• _Extracted records_:
[Start of Attachment]

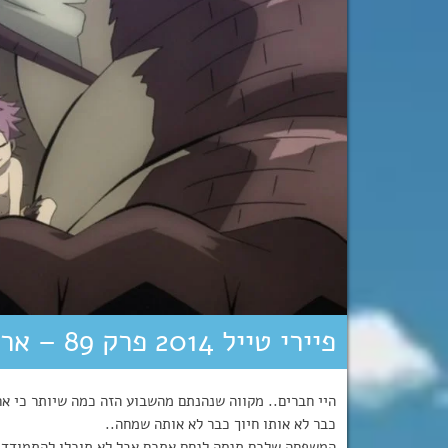
פיירי טייל 2014 פרק 89 – ארק טרטרוס: טיפות של להבה!
היי חברים.. מקווה שנהנתם מהשבוע הזה כמה שיותר כי א
כבר לא אותו חיוך כבר לא אותה שמחה..
המשפחה שלכם תנסה לנחם אתכם אבל לא תוכלו להתמודד 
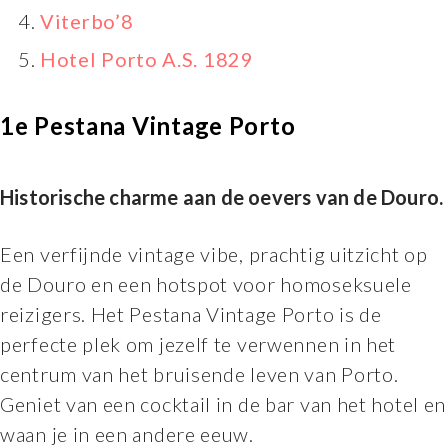
Viterbo’8
Hotel Porto A.S. 1829
1e Pestana Vintage Porto
Historische charme aan de oevers van de Douro.
Een verfijnde vintage vibe, prachtig uitzicht op
de Douro en een hotspot voor homoseksuele
reizigers. Het Pestana Vintage Porto is de
perfecte plek om jezelf te verwennen in het
centrum van het bruisende leven van Porto.
Geniet van een cocktail in de bar van het hotel en
waan je in een andere eeuw.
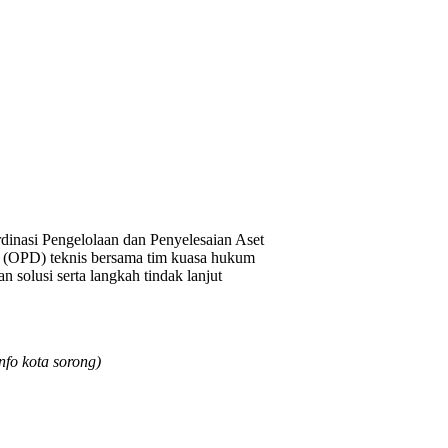
inasi Pengelolaan dan Penyelesaian Aset
ah (OPD) teknis bersama tim kuasa hukum
 solusi serta langkah tindak lanjut
nfo kota sorong)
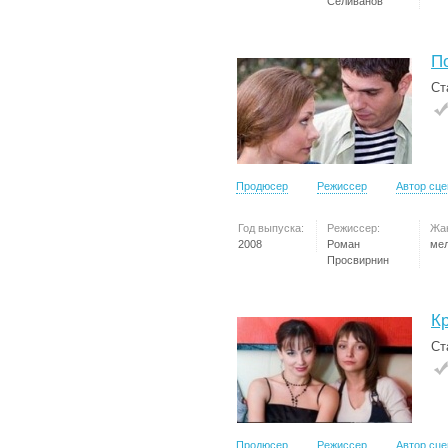
Селиванов
П
Ст
Продюсер
Режиссер
Автор сц
Год выпуска:
Режиссер:
Жа
2008
Роман
ме
Просвирнин
К
Ст
Продюсер
Режиссер
Автор сц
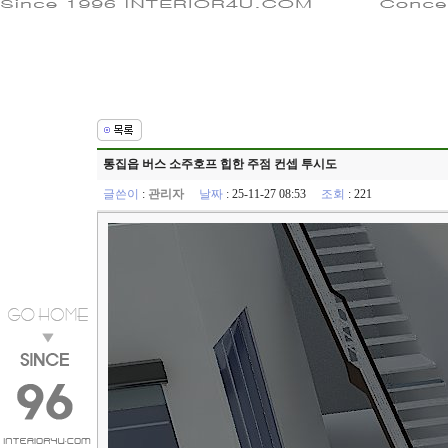
통집읍 버스 소주호프 힙한 주점 컨셉 투시도
글쓴이
:
관리자
날짜
: 25-11-27 08:53
조회
: 221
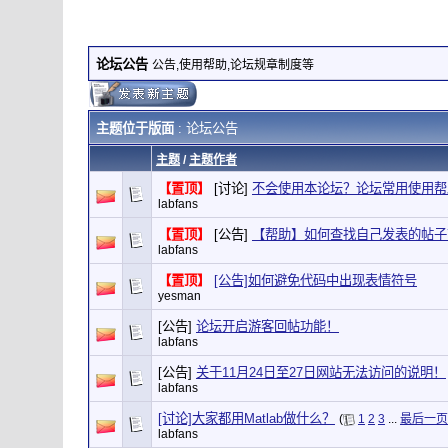
论坛公告
公告,使用帮助,论坛规章制度等
主题位于版面
: 论坛公告
主题
/
主题作者
【置顶】
[讨论]
不会使用本论坛？论坛常用使用帮
labfans
【置顶】
[公告]
【帮助】如何查找自己发表的帖子
labfans
【置顶】
[公告]如何避免代码中出现表情符号
yesman
[公告]
论坛开启游客回帖功能！
labfans
[公告]
关于11月24日至27日网站无法访问的说明！
labfans
[讨论]大家都用Matlab做什么？
(
1
2
3
...
最后一页
labfans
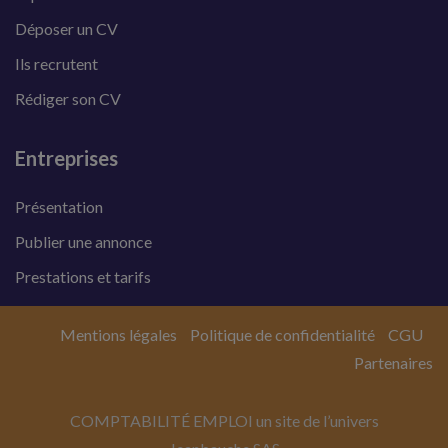
Déposer un CV
Ils recrutent
Rédiger son CV
Entreprises
Présentation
Publier une annonce
Prestations et tarifs
Mentions légales
Politique de confidentialité
CGU
Partenaires
COMPTABILITÉ EMPLOI un site de l’univers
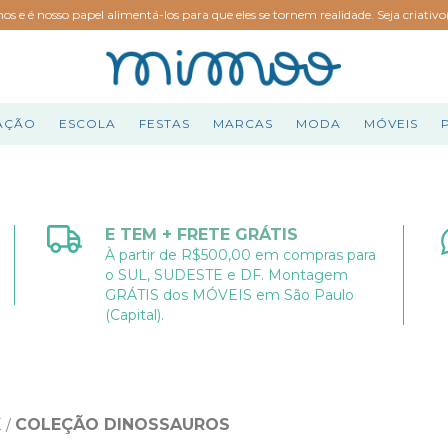
hos e é nosso papel alimentá-los para que eles se tornem realidade. Seja criativ
AÇÃO
ESCOLA
FESTAS
MARCAS
MODA
MÓVEIS
E TEM + FRETE GRÁTIS
À partir de R$500,00 em compras para
o SUL, SUDESTE e DF. Montagem
GRÁTIS dos MÓVEIS em São Paulo
(Capital).
E
COLEÇÃO DINOSSAUROS
/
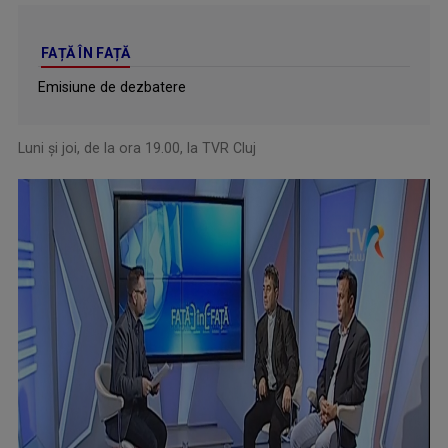
FAȚĂ ÎN FAȚĂ
Emisiune de dezbatere
Luni și joi, de la ora 19.00, la TVR Cluj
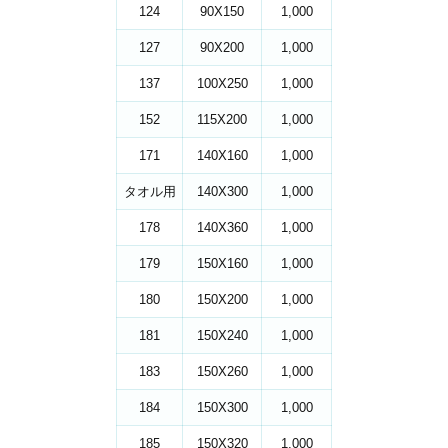
124
90X150
1,000
127
90X200
1,000
137
100X250
1,000
152
115X200
1,000
171
140X160
1,000
タオル用
140X300
1,000
178
140X360
1,000
179
150X160
1,000
180
150X200
1,000
181
150X240
1,000
183
150X260
1,000
184
150X300
1,000
185
150X320
1,000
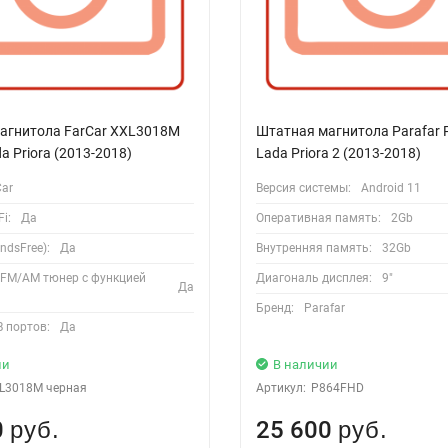
агнитола FarCar XXL3018M
Штатная магнитола Parafar
a Priora (2013-2018)
Lada Priora 2 (2013-2018)
Car
Версия системы:
Android 11
i:
Да
Оперативная память:
2Gb
ndsFree):
Да
Внутренняя память:
32Gb
 FM/AM тюнер с функцией
Диагональ дисплея:
9"
Да
Бренд:
Parafar
 портов:
Да
ии
В наличии
L3018M черная
Артикул:
P864FHD
0
25 600
руб.
руб.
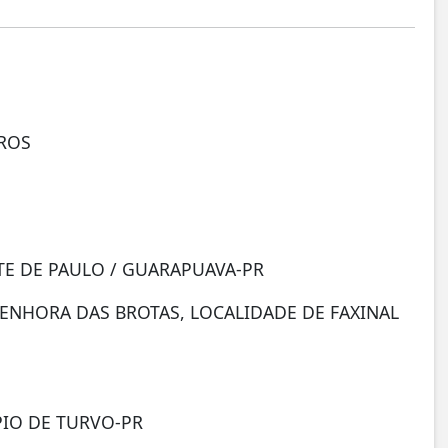
DROS
NTE DE PAULO / GUARAPUAVA-PR
SENHORA DAS BROTAS, LOCALIDADE DE FAXINAL
PIO DE TURVO-PR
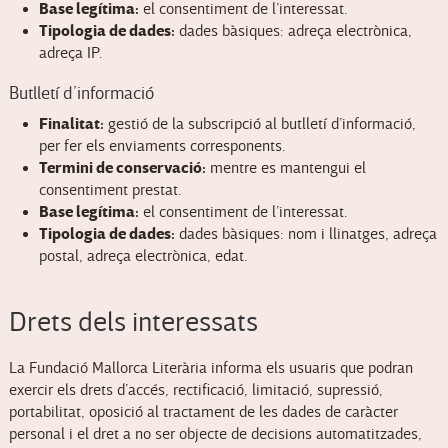
Base legítima:
el consentiment de l’interessat.
Tipologia de dades:
dades bàsiques: adreça electrònica,
adreça IP.
Butlletí d’informació
Finalitat:
gestió de la subscripció al butlletí d’informació,
per fer els enviaments corresponents.
Termini de conservació:
mentre es mantengui el
consentiment prestat.
Base legítima:
el consentiment de l’interessat.
Tipologia de dades:
dades bàsiques: nom i llinatges, adreça
postal, adreça electrònica, edat.
Drets dels interessats
La Fundació Mallorca Literària informa els usuaris que podran
exercir els drets d’accés, rectificació, limitació, supressió,
portabilitat, oposició al tractament de les dades de caràcter
personal i el dret a no ser objecte de decisions automatitzades,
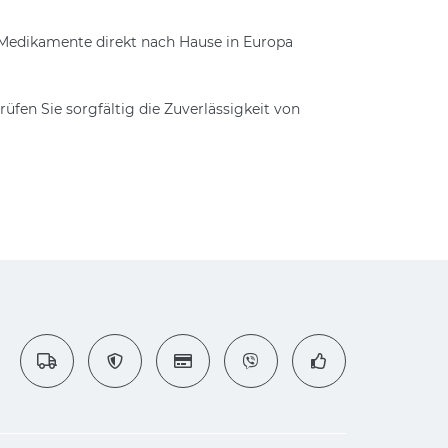
e Medikamente direkt nach Hause in Europa
üfen Sie sorgfältig die Zuverlässigkeit von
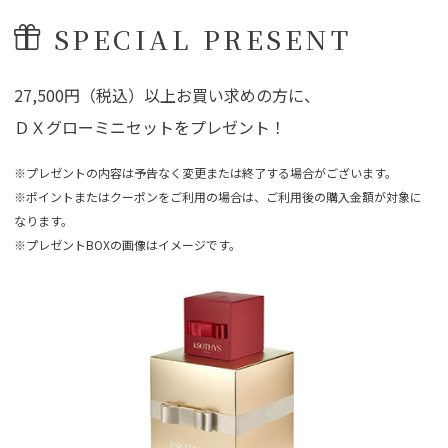
SPECIAL PRESENT
27,500円（税込）以上お買い求めの方に、
ＤＸグローミニセットをプレゼント！
※プレゼントの内容は予告なく変更または終了する場合がございます。
※ポイントまたはクーポンをご利用の場合は、ご利用後の購入金額が対象に
なります。
※プレゼントBOXの画像はイメージです。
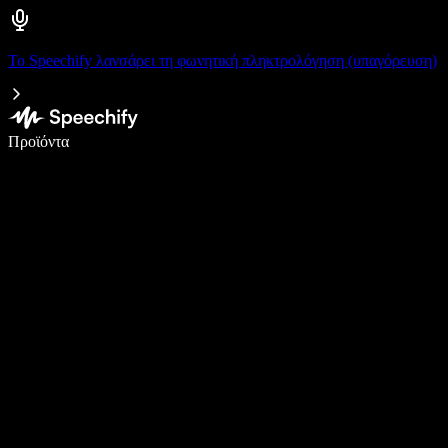
Το Speechify λανσάρει τη φωνητική πληκτρολόγηση (υπαγόρευση)
Γράψτε 5× πιο γρήγορα με φωνητική πληκτρολόγηση
Προϊόντα
Μάθετε περισσότερα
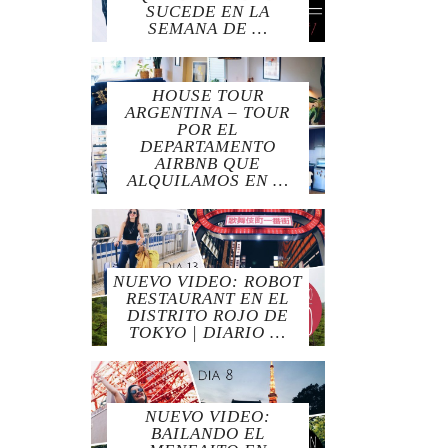
SUCEDE EN LA
SEMANA DE …
HOUSE TOUR
ARGENTINA – TOUR
POR EL
DEPARTAMENTO
AIRBNB QUE
ALQUILAMOS EN …
NUEVO VIDEO: ROBOT
RESTAURANT EN EL
DISTRITO ROJO DE
TOKYO | DIARIO …
NUEVO VIDEO:
BAILANDO EL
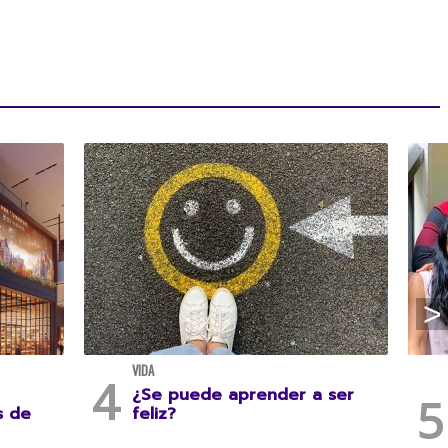
VIDA
¿Se puede aprender a ser
s de
feliz?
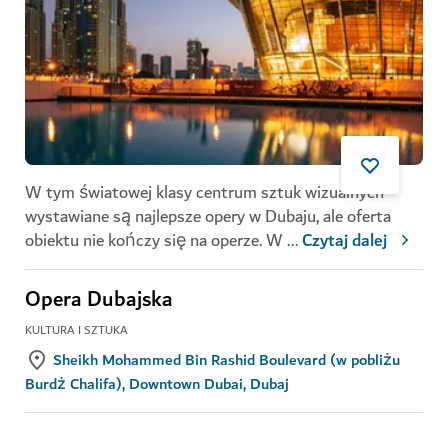
W tym światowej klasy centrum sztuk wizualnych
wystawiane są najlepsze opery w Dubaju, ale oferta
obiektu nie kończy się na operze. W
...
Czytaj dalej
Opera Dubajska
KULTURA I SZTUKA
Sheikh Mohammed Bin Rashid Boulevard (w pobliżu
Burdż Chalifa), Downtown Dubai, Dubaj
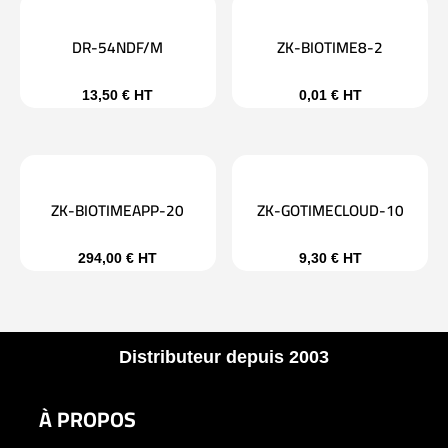
DR-54NDF/M
ZK-BIOTIME8-2
13,50
€
HT
0,01
€
HT
ZK-BIOTIMEAPP-20
ZK-GOTIMECLOUD-10
294,00
€
HT
9,30
€
HT
Distributeur depuis 2003
À PROPOS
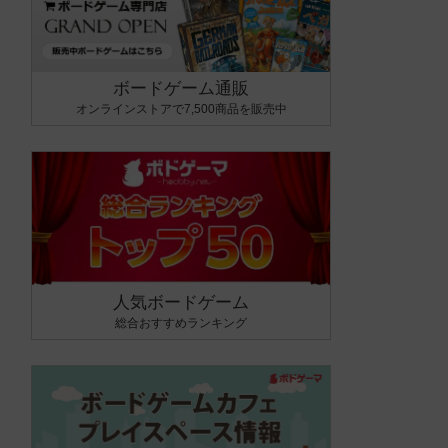
ボードゲーム通販
オンラインストアで7,500商品を販売中
人気ボードゲーム
総合おすすめランキング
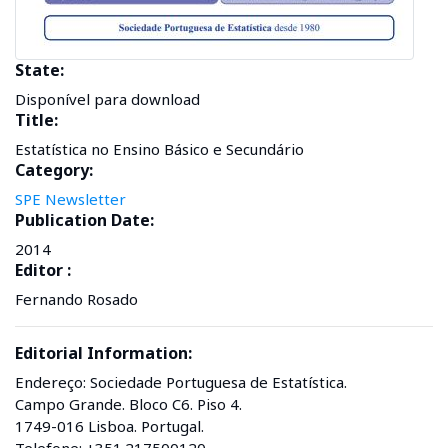
State:
Disponível para download
Title:
Estatística no Ensino Básico e Secundário
Category:
SPE Newsletter
Publication Date:
2014
Editor :
Fernando Rosado
Editorial Information:
Endereço: Sociedade Portuguesa de Estatística.
Campo Grande. Bloco C6. Piso 4.
1749-016 Lisboa. Portugal.
Telefone: +351.217500120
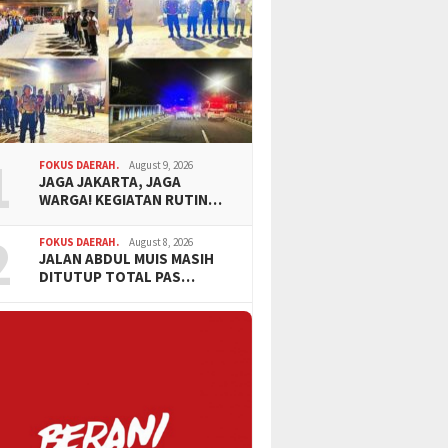
1
FOKUS DAERAH.
August 9, 2026
JAGA JAKARTA, JAGA
WARGA! KEGIATAN RUTIN…
2
FOKUS DAERAH.
August 8, 2026
JALAN ABDUL MUIS MASIH
DITUTUP TOTAL PAS…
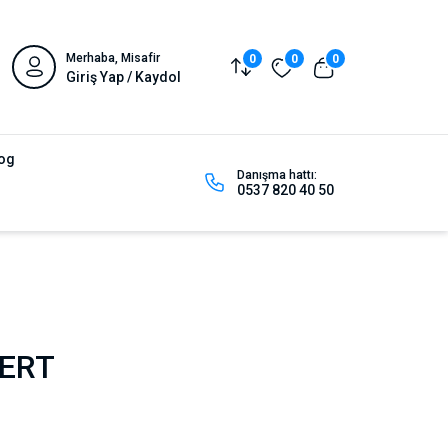
Merhaba, Misafir
0
0
0
Giriş Yap / Kaydol
og
Danışma hattı:
0537 820 40 50
SERT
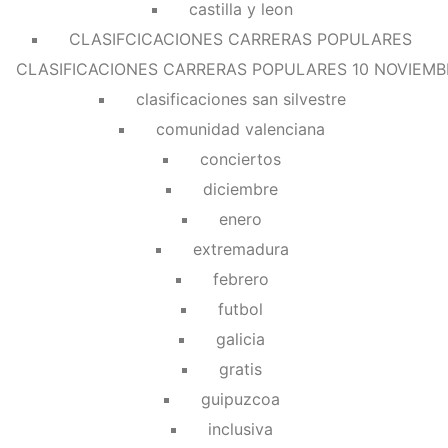
castilla y leon
CLASIFCICACIONES CARRERAS POPULARES
CLASIFICACIONES CARRERAS POPULARES 10 NOVIEMB
clasificaciones san silvestre
comunidad valenciana
conciertos
diciembre
enero
extremadura
febrero
futbol
galicia
gratis
guipuzcoa
inclusiva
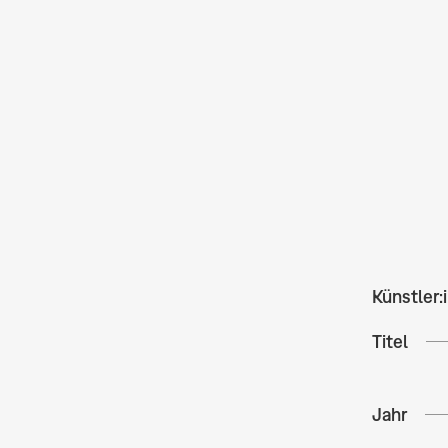
Künstler:
Titel
Jahr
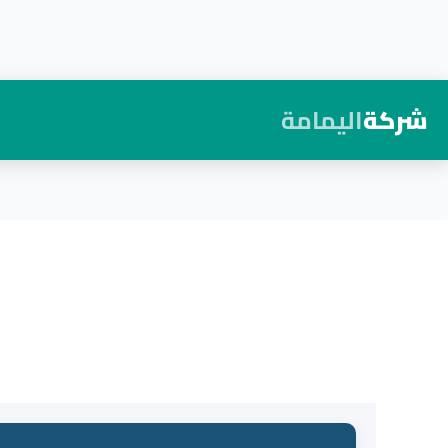
شركة
اليمامة
لتجاوز
لى
لمحتوى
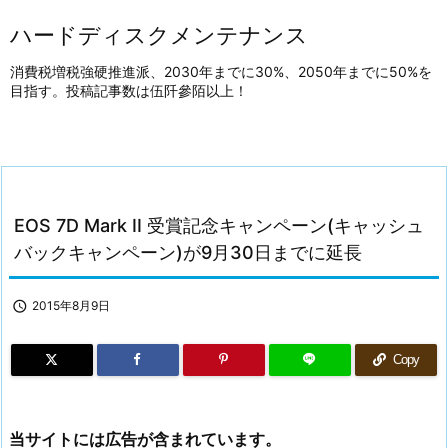
ハードディスクメンテナンス
消費税増税強硬推進派、2030年までに30%、2050年までに50%を
目指す。投稿記事数は伍阡參陌以上！
EOS 7D Mark II 受賞記念キャンペーン(キャッシュ
バックキャンペーン)が9月30日までに延長

2015年8月9日
Copy
当サイトには広告が含まれています。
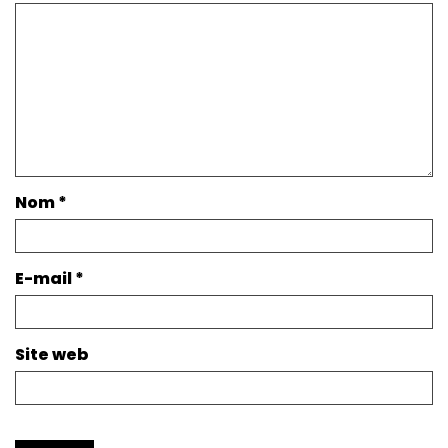
Nom
*
E-mail
*
Site web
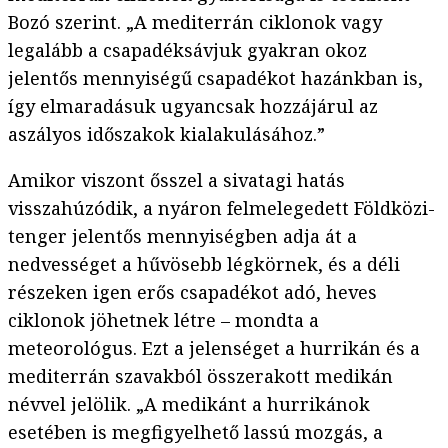
Bozó szerint. „A mediterrán ciklonok vagy
legalább a csapadéksávjuk gyakran okoz
jelentős mennyiségű csapadékot hazánkban is,
így elmaradásuk ugyancsak hozzájárul az
aszályos időszakok kialakulásához.”
Amikor viszont ősszel a sivatagi hatás
visszahúzódik, a nyáron felmelegedett Földközi-
tenger jelentős mennyiségben adja át a
nedvességet a hűvösebb légkörnek, és a déli
részeken igen erős csapadékot adó, heves
ciklonok jöhetnek létre – mondta a
meteorológus. Ezt a jelenséget a hurrikán és a
mediterrán szavakból összerakott medikán
névvel jelölik. „A medikánt a hurrikánok
esetében is megfigyelhető lassú mozgás, a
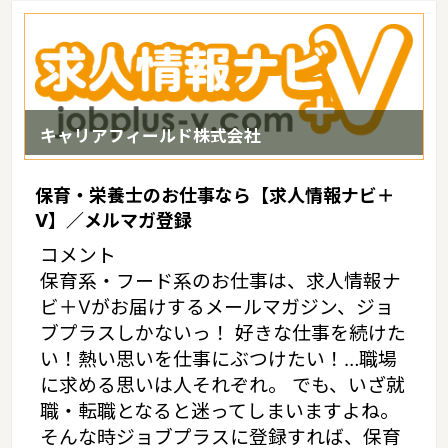
キャリアフィールド株式会社
保育・栄養士のお仕事なら【求人情報ナビ＋
V】／メルマガ登録
コメント
保育系・フード系のお仕事は、求人情報ナ
ビ＋Vがお届けするメールマガジン、ジョ
ブプラスしかないっ！ 好きな仕事を続けた
い！熱い思いを仕事にぶつけたい！…職場
に求める思いは人それぞれ。 でも、いざ就
職・転職となると迷ってしまいますよね。
そんな時ジョブプラスに登録すれば、保育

[End of Attachment]

• _Exercise objective_: "dades" is the string to look for; please copy every line of the records above where it appears.

• _Output for this task_:
Tipologia de dades:
dades bàsiques: adreça electrònica,
Tipologia de dades:
dades bàsiques: nom i llinatges, adreça
portabilitat, oposició al tractament de les dades de caràcter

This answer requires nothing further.